Exercise: The entries below are to be given back exactly, with images excluded.

Page-level text extractions
======

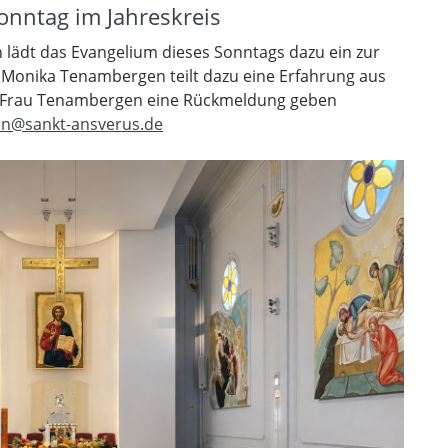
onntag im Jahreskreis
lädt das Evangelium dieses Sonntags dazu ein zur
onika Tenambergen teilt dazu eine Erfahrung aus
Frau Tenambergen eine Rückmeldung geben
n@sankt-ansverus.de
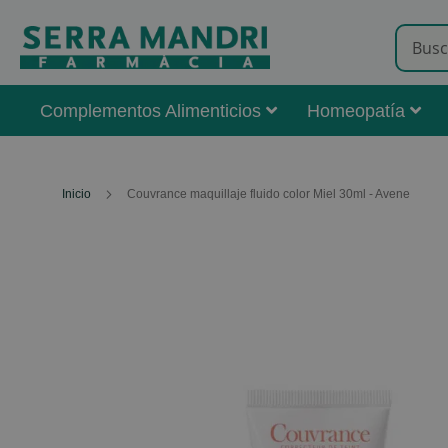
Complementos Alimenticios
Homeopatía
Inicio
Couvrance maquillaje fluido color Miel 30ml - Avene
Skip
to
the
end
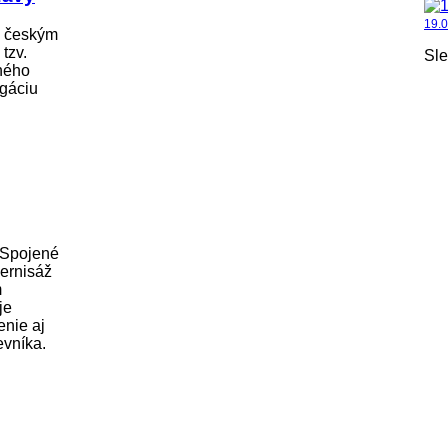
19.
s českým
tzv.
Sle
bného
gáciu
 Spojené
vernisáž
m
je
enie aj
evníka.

======

Solution to this task:
onntag im Jahreskreis
lädt das Evangelium dieses Sonntags dazu ein zur
onika Tenambergen teilt dazu eine Erfahrung aus
Frau Tenambergen eine Rückmeldung geben
n@sankt-ansverus.de
Complementos Alimenticios
Homeopatía
Inicio
Couvrance maquillaje fluido color Miel 30ml - Avene
Skip
to
the
end
19.
s českým
tzv.
Sle
bného
gáciu
 Spojené
vernisáž
m
je
enie aj
evníka.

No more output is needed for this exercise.